À ce moment un officier, assis dans un coin de la chambre, se leva et s’avança lentement vers la table, en jetant tout autour des regards tranquilles et fiers. Il était Serbe de naissance, comme l’indiquait évidemment son nom.
L’extérieur du lieutenant Voulitch répondait tout à fait à son caractère. Sa taille était haute, la couleur de son visage, basanée, ses cheveux bruns, ses yeux noirs et pénétrants, son nez grand, mais bien fait, privilège de sa nation; un sourire froid et triste errait sans cesse sur ses lèvres. Tout cela s’accordait pour le présenter comme un être particulier, incapable de partager les pensées et les passions de ceux que le sort lui avait donnés pour compagnons.
Il était brave, discutait peu, mais vivement, et ne confiait à personne ses secrets de famille ainsi que ceux de son âme. Il ne buvait presque pas de vin. Quant aux jeunes filles cosaques dont le charme est difficile à comprendre pour celui qui ne les a jamais vues, il ne leur faisait jamais la cour. On disait cependant, que la femme du colonel n’était pas indifférente à son regard plein d’expression; mais il se fâchait réellement, lorsqu’on faisait quelque allusion à cela.
Il n’y avait qu’une passion dont il ne se cachait point: c’était la passion du jeu. Devant un tapis vert, il oubliait tout et perdait habituellement; mais sa mauvaise chance continuelle excitait son entêtement. On racontait que pendant une nuit d’expédition où il jouait sur son oreiller et était assez favorisé par la chance, tout à coup des coups de feu retentirent; on battit l’alarme et tous s’élancèrent et coururent aux armes: «Faites la banque!» cria Voulitch sans se lever, à un des pontes les plus ardents. «Va pour le sept; répondit celui-ci en s’enfuyant.

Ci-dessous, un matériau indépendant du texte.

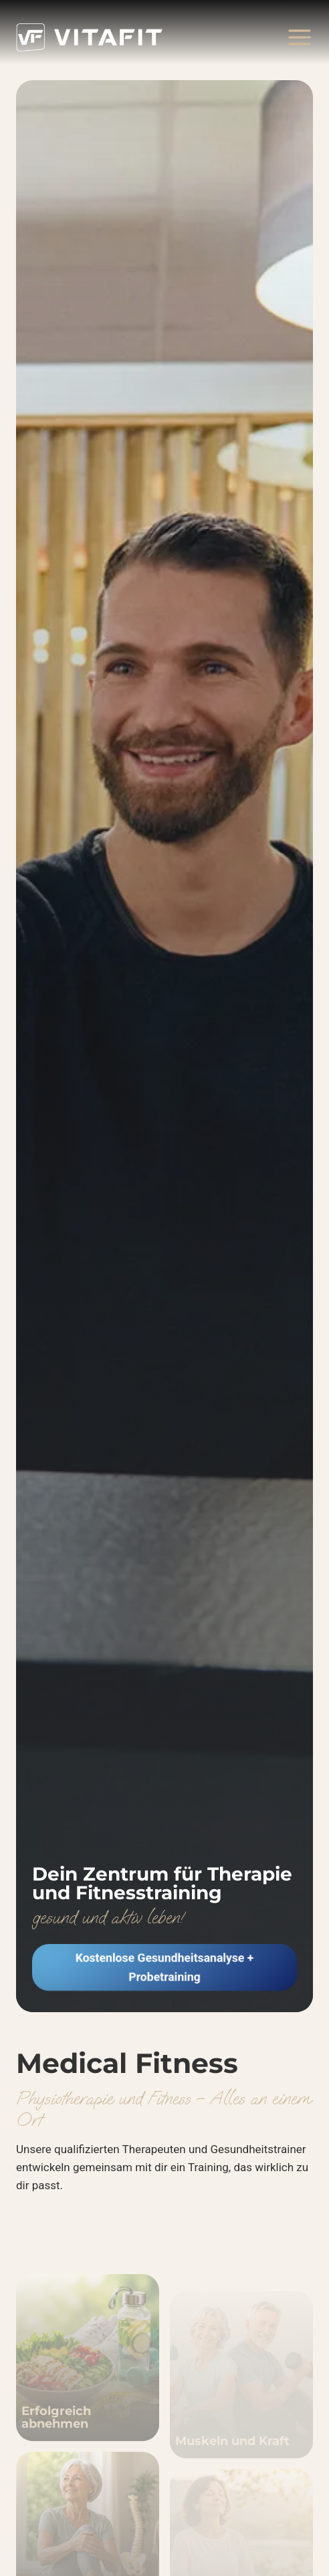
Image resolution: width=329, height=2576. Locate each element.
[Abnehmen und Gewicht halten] (87, 2378)
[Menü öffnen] (299, 37)
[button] (165, 1967)
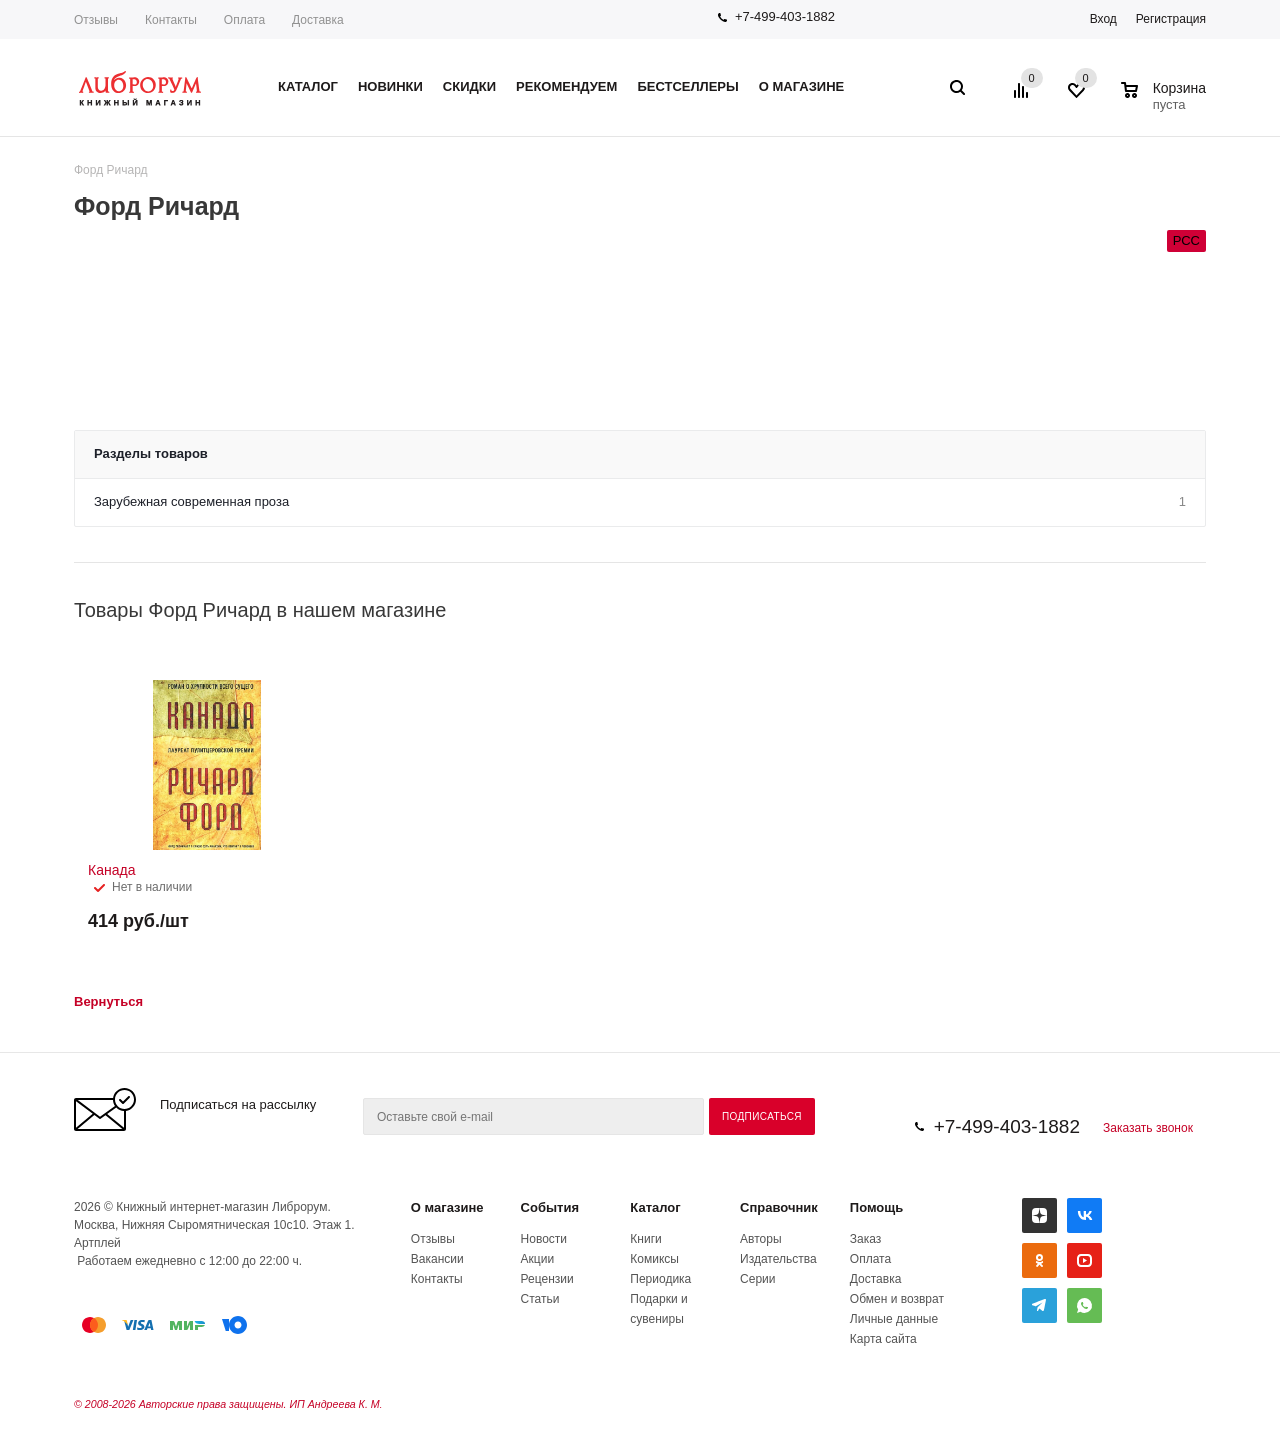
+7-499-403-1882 (785, 16)
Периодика (660, 1279)
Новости (544, 1239)
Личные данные (894, 1319)
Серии (757, 1279)
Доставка (318, 20)
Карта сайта (883, 1339)
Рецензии (547, 1279)
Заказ (865, 1239)
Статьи (540, 1299)
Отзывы (96, 20)
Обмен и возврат (897, 1299)
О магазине (447, 1207)
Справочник (779, 1207)
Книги (645, 1239)
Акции (538, 1259)
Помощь (876, 1207)
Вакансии (437, 1259)
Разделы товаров (151, 453)
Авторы (760, 1239)
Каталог (655, 1207)
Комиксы (654, 1259)
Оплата (244, 20)
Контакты (171, 20)
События (550, 1207)
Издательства (778, 1259)
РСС (1186, 240)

Malgré l’alerte générale, Voulitch tailla le coup et donna la carte.
Lorsqu’il parut sur la ligne, une fusillade nourrie était engagée. Voulitch ne s’occupait ni des balles, ni des sabres circassiens, et ne cherchait que son heureux ponte.
Le sept est sorti! lui cria-t-il en l’apercevant enfin sur la ligne des tirailleurs, qui commençaient à débusquer l’ennemi du bois; et s’étant rapproché de lui, il tira sa bourse; puis, malgré le combat et l’inopportunité du moment, il paya son adversaire. Après avoir rempli ce devoir désagréable, il se jeta en avant, entraînant derrière lui ses soldats et jusqu’à la fin de l’affaire, il fit le coup de feu contre les Circassiens, avec le plus grand sang-froid.